Here in this repository we will classify the News data using UNIVERSAL SENTENCE embedings approach Question classification task and data preprocessing To respond correctly to a question given a large collection of texts, classifying questions into fine-grained classes is crucial in question answering as a retrieval task. Our goal is to categorize questions into different semantic classes that impose constraints on potential answers so that they can be utilized in later stages of the question answering process. For example, when considering the question Q: What Canadian city has the largest population? The hope is to classify this question as having answer type location, implying that only candidate answers that are locations need consideration.
The dataset we use is the TREC Question Classification dataset, There are entirely 5452 training and 500 test samples, that is 5452 + 500 questions each categorized into one of the six labels.
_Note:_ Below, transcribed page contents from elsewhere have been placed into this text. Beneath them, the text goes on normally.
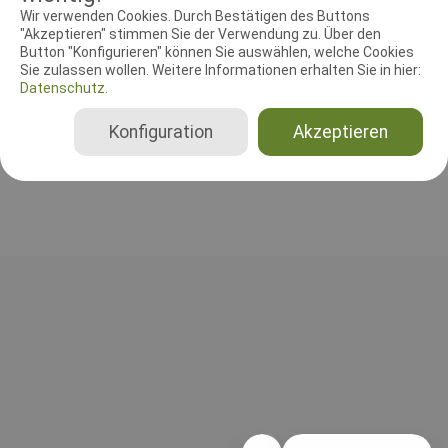
RICHTER UND HELFER
Wir verwenden Cookies. Durch Bestätigen des Buttons
"Akzeptieren" stimmen Sie der Verwendung zu. Über den
Button "Konfigurieren" können Sie auswählen, welche Cookies
Leistungsrichter
Sie zulassen wollen. Weitere Informationen erhalten Sie in hier:
Uwe Böker
Datenschutz.
Deutschland
Gesamt
Konfiguration
Akzeptieren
ABBR - 'abbreviation': expression abbreviated, etc. DESC - 'description and abstract concepts': manner of an action, description of sth. etc. ENTY - 'entities': animals, colors, events, food, etc. HUM - 'human beings': a group or organization of persons, an individual, etc. LOC - 'locations': cities, countries, etc. NUM - 'numeric values': postcodes, dates, speed,temperature, etc We want our model to be a multiclass classification model that takes strings as input and output probability for each of the 6 class labels. With this in mind, you know how to prepare the training and testing data for it.